Markets are uncertain. This is owing to conflicting signals from many corners and increasing divergence. Developed economies are doing well, while emerging economies suffer. The US central bank will be “tightening” its monetary policy when it begins hiking rates, while the ECB is expected to “loosen,” by increasing its monthly asset purchases. China is experiencing a slowdown, but it is expected to be adequately managed by policymakers. Even within China, industrial activity has slowed, while the services sector remains robust. And, up until Thursday night, there was increased uncertainty about the timing of rate hikes in the US. The lack of a clear direction and a stream of depressing news prompted confusion and gloom.

Despite rising market risks and increased volatility, ABN AMRO Group Economics continues to believe that the effects of the deterioration in emerging markets will not impact the recovery in Europe or the US. These economies are expected to continue to strengthen. The fact that growth in advanced economies has significantly broadened suggests that they are not particularly vulnerable to emerging markets in the short term.

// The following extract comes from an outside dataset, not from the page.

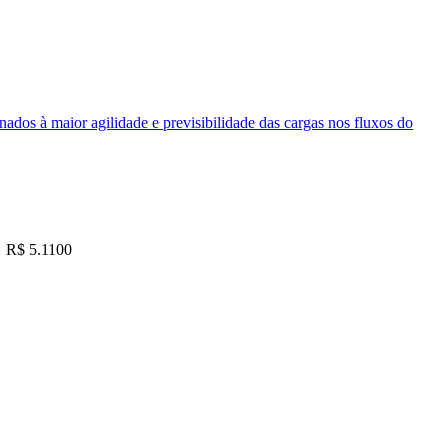
nados à maior agilidade e previsibilidade das cargas nos fluxos do
R$ 5.1100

This week, US durable goods orders and Germany’s Ifo business climate indicator were both better than expected, with the details for the latter showing that the German economy is healthy and relatively resilient against the slowdown in China. Data from emerging markets, however, point to increasing difficulties. In particular, this is related to the cooling of industrial activity in China, which negatively affects many other emerging markets. Weak commodity prices are another headwind, although they are now stabilising.